## Problem Description and Formulation

The problem is an optimization problem with two variables: 'milligrams of iron' and 'milligrams of potassium'. The objective function to be minimized is:

\[ 5 \times (\text{milligrams of iron})^2 + 4 \times (\text{milligrams of iron}) \times (\text{milligrams of potassium}) + 3 \times (\text{milligrams of potassium})^2 + 8 \times (\text{milligrams of iron}) + 7 \times (\text{milligrams of potassium}) \]

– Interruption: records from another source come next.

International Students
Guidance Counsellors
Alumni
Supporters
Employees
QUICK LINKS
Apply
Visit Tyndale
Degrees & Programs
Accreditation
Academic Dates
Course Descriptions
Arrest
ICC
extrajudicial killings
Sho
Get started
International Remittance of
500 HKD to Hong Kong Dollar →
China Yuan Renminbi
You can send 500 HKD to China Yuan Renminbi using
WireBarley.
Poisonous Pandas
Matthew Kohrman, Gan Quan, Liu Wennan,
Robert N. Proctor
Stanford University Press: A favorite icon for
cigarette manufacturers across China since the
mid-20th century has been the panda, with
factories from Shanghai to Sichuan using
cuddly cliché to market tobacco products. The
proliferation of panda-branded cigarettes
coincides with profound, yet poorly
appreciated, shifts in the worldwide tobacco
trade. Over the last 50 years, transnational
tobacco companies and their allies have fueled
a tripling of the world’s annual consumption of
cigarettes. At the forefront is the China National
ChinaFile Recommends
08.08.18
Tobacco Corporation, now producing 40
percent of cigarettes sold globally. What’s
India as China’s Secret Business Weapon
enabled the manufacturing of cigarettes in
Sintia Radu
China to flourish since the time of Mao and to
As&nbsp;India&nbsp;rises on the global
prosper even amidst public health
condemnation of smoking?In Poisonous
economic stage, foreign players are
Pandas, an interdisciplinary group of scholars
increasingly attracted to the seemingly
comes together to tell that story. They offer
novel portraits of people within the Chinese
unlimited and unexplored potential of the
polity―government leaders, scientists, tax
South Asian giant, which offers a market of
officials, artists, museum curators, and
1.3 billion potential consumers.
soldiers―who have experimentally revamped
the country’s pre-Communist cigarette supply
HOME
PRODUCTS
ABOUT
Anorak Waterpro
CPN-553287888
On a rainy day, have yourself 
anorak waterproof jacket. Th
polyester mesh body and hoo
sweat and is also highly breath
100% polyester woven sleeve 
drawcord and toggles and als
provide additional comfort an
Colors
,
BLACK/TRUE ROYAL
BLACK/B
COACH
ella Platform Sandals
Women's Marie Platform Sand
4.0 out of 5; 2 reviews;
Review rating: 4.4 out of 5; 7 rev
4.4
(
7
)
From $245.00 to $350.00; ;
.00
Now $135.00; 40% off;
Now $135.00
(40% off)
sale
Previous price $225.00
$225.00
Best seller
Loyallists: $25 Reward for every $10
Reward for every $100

The problem has several constraints:

1. The immune support index for milligrams of iron is 2.
2. The muscle growth index for milligrams of iron is 10.
3. Milligrams of potassium have an immune support index of 9.
4. Milligrams of potassium each have a muscle growth index of 3.
5. The total combined immune support index from milligrams of iron squared plus milligrams of potassium squared should be greater than or equal to 48.
6. The total combined immune support index from milligrams of iron plus milligrams of potassium should be no less than 48.
7. The total combined muscle growth index from milligrams of iron plus milligrams of potassium must be at least 18.
8. The total combined muscle growth index from milligrams of iron and milligrams of potassium must be 18 at minimum.
9. \(-6 \times (\text{milligrams of iron}) + 5 \times (\text{milligrams of potassium}) \geq 0\).
10. The total combined immune support index from milligrams of iron plus milligrams of potassium should be at maximum 56.
11. The total combined muscle growth index from milligrams of iron plus milligrams of potassium should be less than or equal to 55.
12. There can be a non-integer amount of milligrams of iron.
13. There must be an integer number of milligrams of potassium.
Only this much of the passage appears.